Final Words
Banias was revolutionary; it changed the shape of the mobile CPU world and it changed how we perceive mobile chip design to be pursued. It would be nice if the same mobile-oriented design methodology spread to companies like ATI and NVIDIA. Maybe then we would truly be able to game while on the go.
Dothan, as an update to Banias, leverages Intel's 90nm process and some architecture tweaks to not stun us, but to keep us happy with the Pentium M platform. At 2.0GHz, the Pentium M 755 is easily the best chip that money can buy for a notebook. Clock for clock, it's faster and uses less power than Banias - there's really no reason not to like it.
If you're using your notebook for office applications and even for content creation applications, there's no beating the new Pentium M. Even developers will find short compile times, competitive with that of a similarly clocked Athlon 64, possible with the Pentium M at lower power usage as well.

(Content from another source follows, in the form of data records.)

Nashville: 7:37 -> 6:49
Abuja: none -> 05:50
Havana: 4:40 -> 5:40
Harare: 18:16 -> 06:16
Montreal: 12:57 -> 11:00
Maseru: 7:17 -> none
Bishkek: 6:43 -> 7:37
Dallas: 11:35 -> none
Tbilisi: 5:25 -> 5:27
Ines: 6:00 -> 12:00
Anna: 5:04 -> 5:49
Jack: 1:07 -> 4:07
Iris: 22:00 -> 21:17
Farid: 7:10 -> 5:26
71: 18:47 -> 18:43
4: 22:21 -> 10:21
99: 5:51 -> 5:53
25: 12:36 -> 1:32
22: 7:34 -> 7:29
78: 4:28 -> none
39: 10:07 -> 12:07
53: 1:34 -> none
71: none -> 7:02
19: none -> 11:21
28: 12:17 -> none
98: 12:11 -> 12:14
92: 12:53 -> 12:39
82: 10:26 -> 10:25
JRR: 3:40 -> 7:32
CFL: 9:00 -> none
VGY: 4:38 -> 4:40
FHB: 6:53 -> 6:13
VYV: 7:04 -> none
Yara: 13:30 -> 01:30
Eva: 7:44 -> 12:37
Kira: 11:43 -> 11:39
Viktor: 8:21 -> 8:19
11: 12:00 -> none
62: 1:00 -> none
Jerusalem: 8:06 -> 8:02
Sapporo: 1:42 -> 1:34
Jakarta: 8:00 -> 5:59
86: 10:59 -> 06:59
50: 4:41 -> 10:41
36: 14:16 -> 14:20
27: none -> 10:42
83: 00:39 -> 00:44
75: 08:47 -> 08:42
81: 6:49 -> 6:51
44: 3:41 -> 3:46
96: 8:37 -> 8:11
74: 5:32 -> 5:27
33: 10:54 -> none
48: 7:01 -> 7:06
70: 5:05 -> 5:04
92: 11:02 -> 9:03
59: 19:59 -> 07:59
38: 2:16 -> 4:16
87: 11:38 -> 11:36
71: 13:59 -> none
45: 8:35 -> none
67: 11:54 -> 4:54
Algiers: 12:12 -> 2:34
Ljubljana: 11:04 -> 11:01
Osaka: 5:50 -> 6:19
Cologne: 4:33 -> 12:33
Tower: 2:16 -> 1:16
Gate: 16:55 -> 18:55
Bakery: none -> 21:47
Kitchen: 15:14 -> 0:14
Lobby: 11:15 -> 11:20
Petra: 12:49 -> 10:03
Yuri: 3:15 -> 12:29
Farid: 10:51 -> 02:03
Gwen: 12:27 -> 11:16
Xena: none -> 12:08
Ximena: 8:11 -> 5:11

What the Pentium M isn't, however, is as strong of a media encoding or workstation processor as either the Athlon 64 or Pentium 4. Partially constrained by its 400MHz FSB and single channel memory interface, the Pentium M is not the successor to the Pentium 4 that many will make it out to be. In many ways, the Pentium M is much like Intel's version of the Athlon 64, sans memory controller. The short pipelined design and accurate branch predictor give the Pentium M a nice and high IPC, similar to the Athlon 64, which give it strength in areas like business applications and are also responsible for its high performance in our compile tests.
With Intel's vision for the future being centered on media encoding and content creation, the Pentium M is the last thing that Intel would want to build their future desktop CPUs around. That being said, the Pentium M is quite possibly the best solution that Intel has for the office PC. It would be nice if Intel used the Pentium M as the basis for its desktop Celeron processor, instead of just a castrated Pentium 4.
The Pentium M will continue to be an excellent mobile chip, and the next incarnation of the Pentium M should be yet another revolution as it may even receive multiple cores as a part of Intel's overall threading strategy.
On the desktop, we may see features like micro ops fusion and some of the Pentium M's power saving technologies make their way into the Pentium 4's eventual successor. Dropping Prescott and moving towards Dothan would be a step back, using each architecture for their strengths and borrowing technologies for use in another would make much more sense for the future of Intel's microprocessors.
In the more short term, we may see some motherboard manufacturers make Pentium M based motherboards for desktop usage. Shuttle, in particular, is currently working on a small form factor box based on the Pentium M. That should be out by the end of this year.